J’explique ce… foutoir génétique par une volonté inconsciente d’exogamie, de croisement des gènes, de renforcement de l’espèce : les pionniers du nouveau monde n’auraient probablement pas survécu à la monogamie ou à une polygamie de type kropte. Et d’ailleurs, hormis quelques individus faibles ou mentalement déficients, nous avons plutôt à nous féliciter de ce grand désordre : notre population compte actuellement une soixantaine de milliers de membres, presque tous en bonne santé, une croissance qui enflera de manière vertigineuse et nous conduira rapidement à déborder de nos frontières, à conquérir de nouveaux territoires.

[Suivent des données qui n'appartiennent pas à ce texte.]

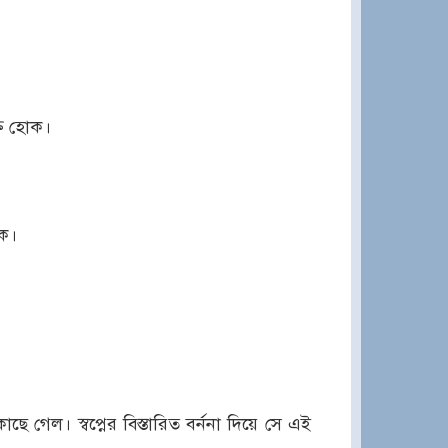
্ত হোক।
োক।
ে গেল। স্বপ্নের বিস্তারিত বর্ননা দিয়ে সে এই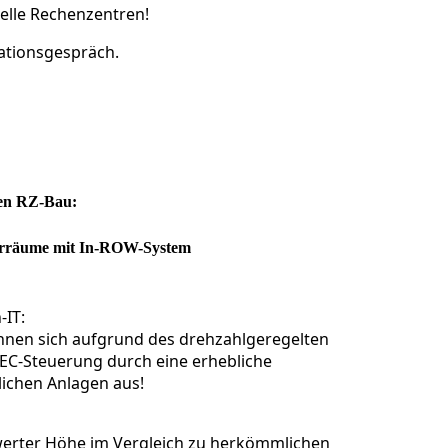
elle Rechenzentren!
mationsgespräch.
len RZ-Bau:
verräume mit In-ROW-System
-IT:
ichnen sich aufgrund des drehzahlgeregelten
EC-Steuerung durch eine erhebliche
ichen Anlagen aus!
erter Höhe im Vergleich zu herkömmlichen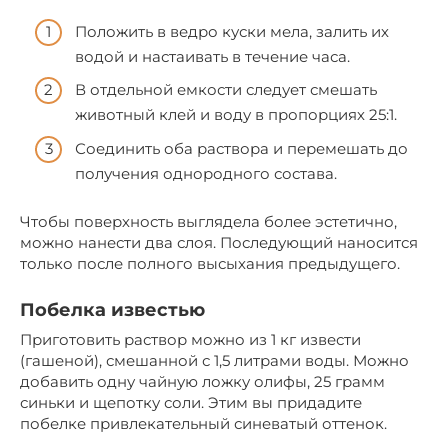
Положить в ведро куски мела, залить их
водой и настаивать в течение часа.
В отдельной емкости следует смешать
животный клей и воду в пропорциях 25:1.
Соединить оба раствора и перемешать до
получения однородного состава.
Чтобы поверхность выглядела более эстетично,
можно нанести два слоя. Последующий наносится
только после полного высыхания предыдущего.
Побелка известью
Приготовить раствор можно из 1 кг извести
(гашеной), смешанной с 1,5 литрами воды. Можно
добавить одну чайную ложку олифы, 25 грамм
синьки и щепотку соли. Этим вы придадите
побелке привлекательный синеватый оттенок.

Les mathelles ont donné leur nom aux clans maternels, ces immenses domaines qui sont les piliers de notre développement. Disséminés sur les plaines du continent du Triangle, les domaines – ou mathelles, donc – se terrent au milieu de ceintures de ressources qui, en principe, leur assurent une certaine autonomie. Chacun dispose d’une ou plusieurs sources d’eau potable, de champs de « manne », une céréale aux épis géants, aux grains ronds et blancs qui, récoltée deux fois par an, constitue la base de notre alimentation, d’une plantation de laine végétale, d’un verger et d’un jardin.